(Dataset excerpts)
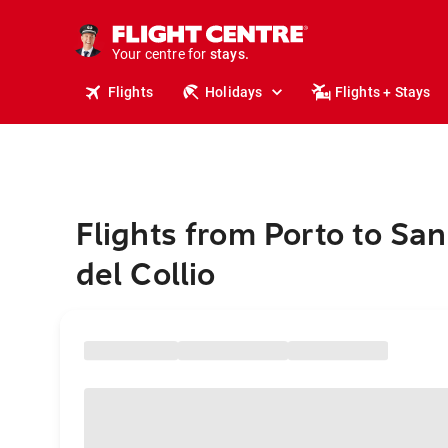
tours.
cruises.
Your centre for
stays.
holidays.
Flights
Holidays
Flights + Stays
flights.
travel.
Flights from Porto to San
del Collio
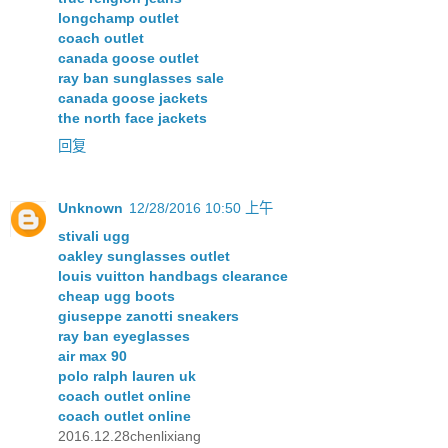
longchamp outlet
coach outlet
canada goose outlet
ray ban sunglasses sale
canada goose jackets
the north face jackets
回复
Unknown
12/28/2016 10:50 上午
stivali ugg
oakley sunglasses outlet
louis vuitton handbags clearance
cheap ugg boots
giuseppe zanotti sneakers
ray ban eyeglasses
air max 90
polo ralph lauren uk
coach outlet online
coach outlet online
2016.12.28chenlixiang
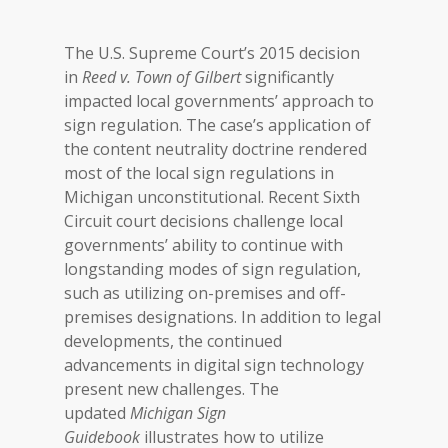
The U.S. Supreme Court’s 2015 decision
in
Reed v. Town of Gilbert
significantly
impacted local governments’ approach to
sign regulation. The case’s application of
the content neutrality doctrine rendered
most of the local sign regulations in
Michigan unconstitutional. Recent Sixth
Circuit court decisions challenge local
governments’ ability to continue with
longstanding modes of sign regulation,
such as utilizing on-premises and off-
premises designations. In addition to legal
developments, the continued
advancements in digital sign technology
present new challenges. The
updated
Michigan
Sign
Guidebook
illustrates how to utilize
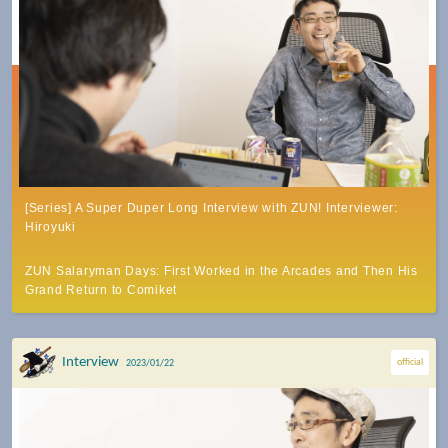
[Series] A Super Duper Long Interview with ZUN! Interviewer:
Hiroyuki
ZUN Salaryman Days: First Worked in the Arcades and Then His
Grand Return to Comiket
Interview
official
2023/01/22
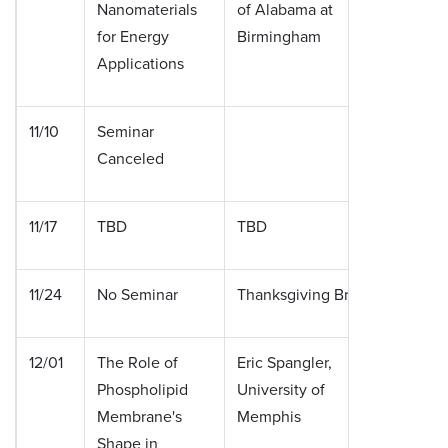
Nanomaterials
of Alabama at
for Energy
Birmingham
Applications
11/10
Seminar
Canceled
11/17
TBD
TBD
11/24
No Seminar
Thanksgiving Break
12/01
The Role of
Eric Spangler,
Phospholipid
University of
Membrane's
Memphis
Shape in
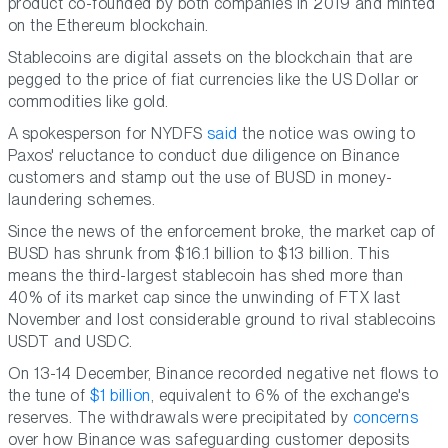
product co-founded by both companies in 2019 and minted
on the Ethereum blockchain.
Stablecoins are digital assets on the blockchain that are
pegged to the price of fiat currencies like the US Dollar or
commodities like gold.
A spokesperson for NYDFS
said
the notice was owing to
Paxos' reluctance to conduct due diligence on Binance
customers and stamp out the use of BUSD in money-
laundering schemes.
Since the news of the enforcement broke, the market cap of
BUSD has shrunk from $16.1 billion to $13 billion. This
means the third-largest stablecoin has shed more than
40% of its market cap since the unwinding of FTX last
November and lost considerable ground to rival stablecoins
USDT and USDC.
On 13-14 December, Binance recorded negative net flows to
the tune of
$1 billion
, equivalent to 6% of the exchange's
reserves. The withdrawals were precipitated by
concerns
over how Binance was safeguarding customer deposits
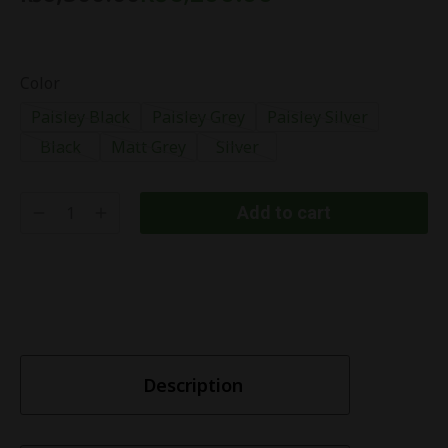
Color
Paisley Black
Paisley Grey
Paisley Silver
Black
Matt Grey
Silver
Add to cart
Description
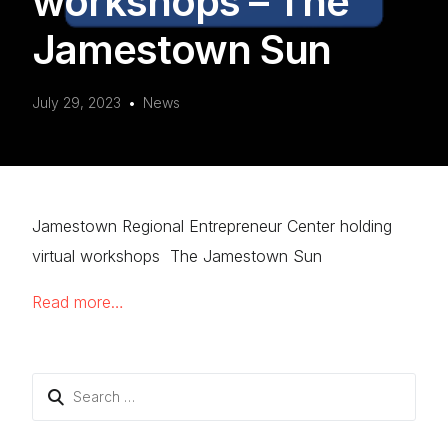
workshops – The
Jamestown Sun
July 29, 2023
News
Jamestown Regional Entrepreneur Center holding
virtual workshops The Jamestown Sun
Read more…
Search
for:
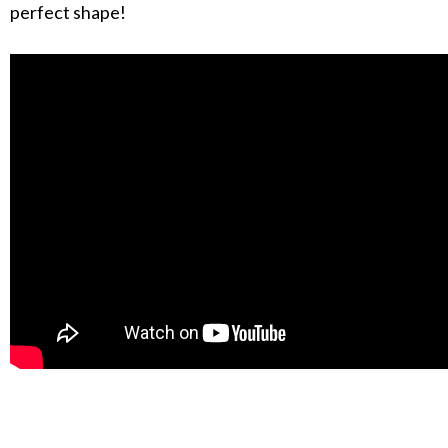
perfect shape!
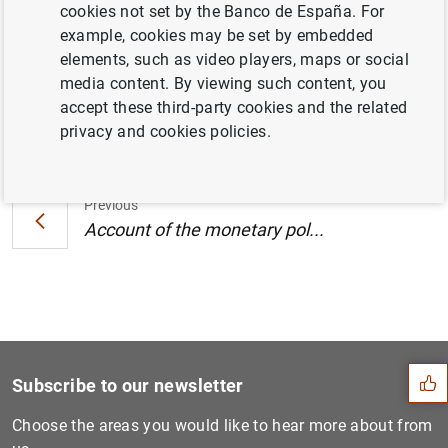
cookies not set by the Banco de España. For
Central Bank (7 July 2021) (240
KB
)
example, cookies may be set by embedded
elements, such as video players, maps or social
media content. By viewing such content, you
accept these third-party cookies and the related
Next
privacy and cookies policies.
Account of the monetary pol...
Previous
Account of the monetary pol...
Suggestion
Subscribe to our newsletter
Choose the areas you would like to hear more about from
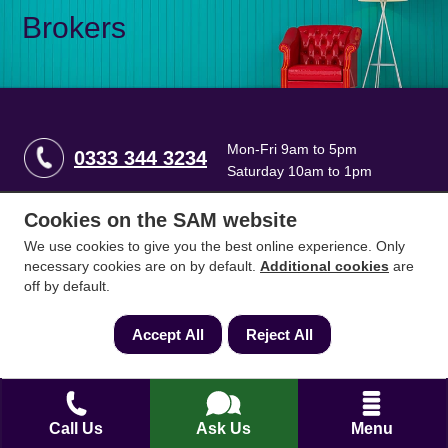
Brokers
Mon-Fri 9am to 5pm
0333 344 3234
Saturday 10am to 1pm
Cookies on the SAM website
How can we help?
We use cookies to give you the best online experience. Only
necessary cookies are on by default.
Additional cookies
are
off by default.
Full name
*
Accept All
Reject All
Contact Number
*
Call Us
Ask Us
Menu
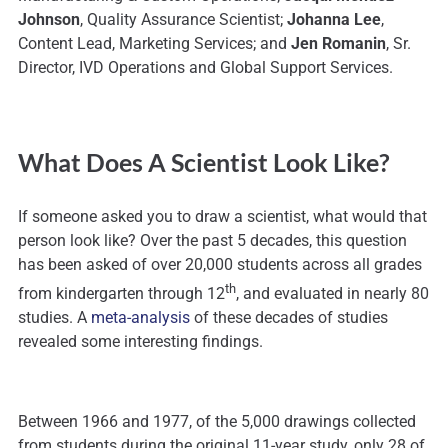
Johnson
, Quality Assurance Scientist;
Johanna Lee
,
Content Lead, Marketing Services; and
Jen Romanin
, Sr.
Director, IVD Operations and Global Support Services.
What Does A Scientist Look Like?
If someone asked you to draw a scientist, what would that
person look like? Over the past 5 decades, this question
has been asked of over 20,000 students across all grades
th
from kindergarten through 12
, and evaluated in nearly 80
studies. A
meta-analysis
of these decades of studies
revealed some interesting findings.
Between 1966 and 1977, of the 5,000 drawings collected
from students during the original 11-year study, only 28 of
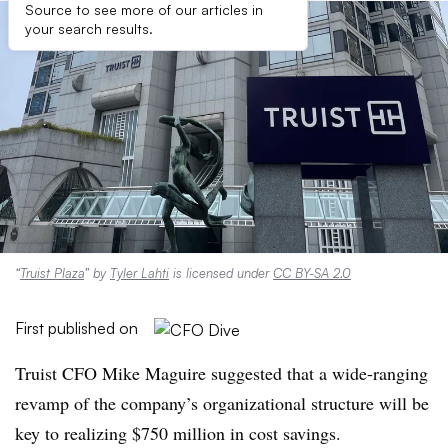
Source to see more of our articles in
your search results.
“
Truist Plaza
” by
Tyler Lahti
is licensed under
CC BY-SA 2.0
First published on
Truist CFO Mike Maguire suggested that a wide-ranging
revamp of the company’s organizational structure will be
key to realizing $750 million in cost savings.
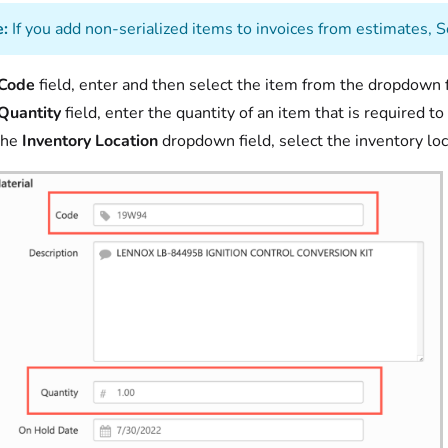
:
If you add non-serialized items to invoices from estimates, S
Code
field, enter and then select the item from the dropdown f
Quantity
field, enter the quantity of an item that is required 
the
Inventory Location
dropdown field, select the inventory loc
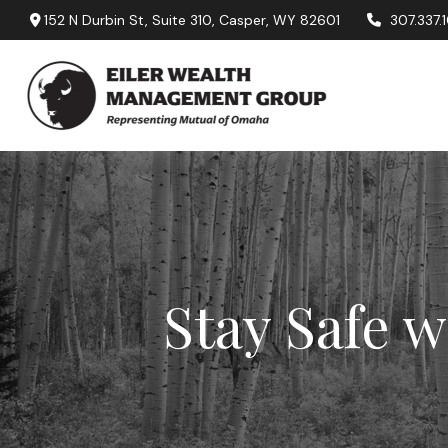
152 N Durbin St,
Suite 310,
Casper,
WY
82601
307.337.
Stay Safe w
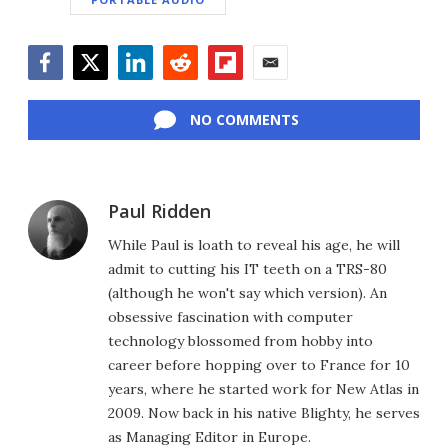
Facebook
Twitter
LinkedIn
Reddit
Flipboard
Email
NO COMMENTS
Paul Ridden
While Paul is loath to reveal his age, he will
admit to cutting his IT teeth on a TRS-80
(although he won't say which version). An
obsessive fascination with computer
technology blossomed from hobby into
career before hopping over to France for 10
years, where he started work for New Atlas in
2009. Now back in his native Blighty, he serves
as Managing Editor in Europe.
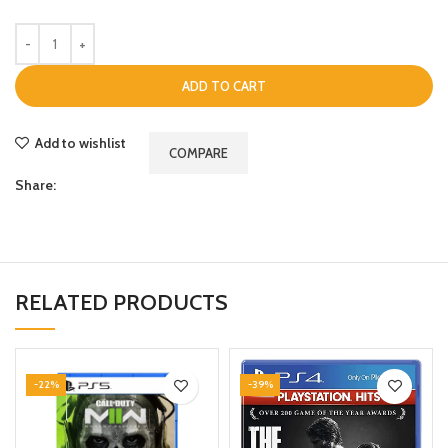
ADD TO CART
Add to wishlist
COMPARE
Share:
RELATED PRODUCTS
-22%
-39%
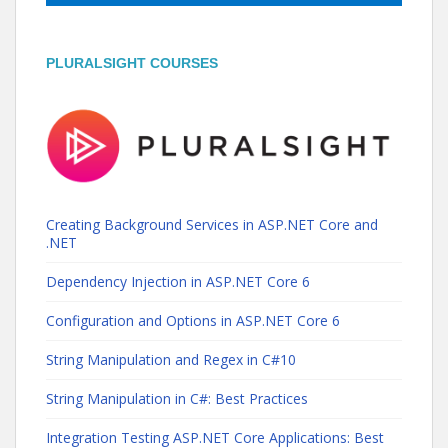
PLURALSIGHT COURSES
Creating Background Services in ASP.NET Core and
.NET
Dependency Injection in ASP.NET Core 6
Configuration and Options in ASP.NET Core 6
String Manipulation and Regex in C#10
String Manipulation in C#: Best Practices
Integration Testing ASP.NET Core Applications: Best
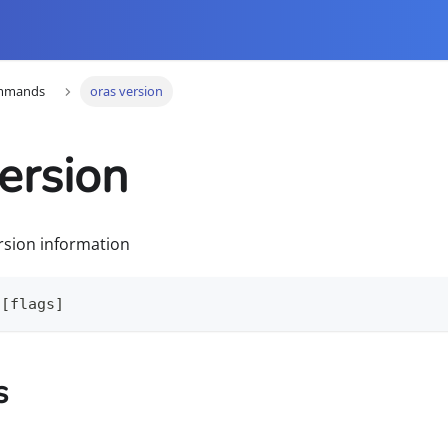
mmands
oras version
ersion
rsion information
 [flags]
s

ABOUT THIS TASK: Only the lines from the line with "as Managing Editor in Europe." through the end of the entries above, copied exactly and with both ends included, belong in the response; the pictures do not.

WRITTEN ANSWER:
as Managing Editor in Europe.
ADD TO CART
Add to wishlist
COMPARE
Share:
RELATED PRODUCTS
-22%
-39%
PLURALSIGHT COURSES
Creating Background Services in ASP.NET Core and
.NET
Dependency Injection in ASP.NET Core 6
Configuration and Options in ASP.NET Core 6
String Manipulation and Regex in C#10
String Manipulation in C#: Best Practices
Integration Testing ASP.NET Core Applications: Best
mmands
oras version
ersion
rsion information
 [flags]
s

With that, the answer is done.